Strascinare parole in linguaggio d'azzardo

Molti di noi scrivono quotidianamente, per scopi disparati.
Spesso, quando intendiamo coinvolgere il lettore, usiamo il tu.
Il tu indeterminato è un atto di fiducia nell’intelligenza,
nella libera creatività e nella sensibilità del lettore.
È anche fonte di voluta ambiguità, di ricercata polisemia:
il messaggio arriva al lettore personalizzato, egli si sente chiamato
in causa e libero di intendere quel che vuole.
Questo è vero in ogni tipo di testo, massimamente in quello poetico.
Come scrive Alfredo Giuliani, “la scommessa della polisemia
consiste nel trasformare in poeta chi riscrive la poesia leggendola”.

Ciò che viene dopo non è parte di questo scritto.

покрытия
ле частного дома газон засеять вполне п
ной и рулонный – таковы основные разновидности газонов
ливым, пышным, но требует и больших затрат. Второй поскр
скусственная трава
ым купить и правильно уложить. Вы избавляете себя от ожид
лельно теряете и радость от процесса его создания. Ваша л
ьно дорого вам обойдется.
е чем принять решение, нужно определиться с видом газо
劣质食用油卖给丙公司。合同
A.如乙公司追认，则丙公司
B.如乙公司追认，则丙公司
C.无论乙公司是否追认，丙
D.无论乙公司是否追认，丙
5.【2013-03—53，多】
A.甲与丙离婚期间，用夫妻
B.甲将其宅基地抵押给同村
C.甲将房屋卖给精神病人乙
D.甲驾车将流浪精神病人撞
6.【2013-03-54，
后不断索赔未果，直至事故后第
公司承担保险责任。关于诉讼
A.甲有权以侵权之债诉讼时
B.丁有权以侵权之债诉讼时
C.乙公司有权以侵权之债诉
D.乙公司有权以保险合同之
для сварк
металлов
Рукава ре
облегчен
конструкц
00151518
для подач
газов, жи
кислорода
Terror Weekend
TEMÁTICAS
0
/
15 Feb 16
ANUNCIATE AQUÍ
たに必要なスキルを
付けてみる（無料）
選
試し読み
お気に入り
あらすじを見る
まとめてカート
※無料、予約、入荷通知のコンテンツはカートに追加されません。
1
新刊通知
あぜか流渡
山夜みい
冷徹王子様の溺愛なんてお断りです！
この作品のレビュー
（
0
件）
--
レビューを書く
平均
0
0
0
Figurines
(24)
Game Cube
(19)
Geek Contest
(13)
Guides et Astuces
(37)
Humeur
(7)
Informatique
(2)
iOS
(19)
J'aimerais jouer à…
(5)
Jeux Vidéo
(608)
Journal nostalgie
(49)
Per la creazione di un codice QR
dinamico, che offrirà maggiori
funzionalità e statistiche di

Ma, di fatto, questo avviene anche con i testi meno ambigui.
Ivor Armstrong Richards, ad esempio, dimostrò che le immagini mentali
suscitate in un gruppo di studenti dalla lettura di un medesimo testo
erano molto differenti per ciascuno di essi.
Lo stesso Ivor Armstrong Richards attorno al 1930 lavorò al Basic English,
un programma per lo sviluppo di un linguaggio cosmopolita basato su 850
parole: per capirsi, internazionalmente.

Eterna sistole e diastole del linguaggio
tra la necessità dell’univoco e le ragioni della fantasia.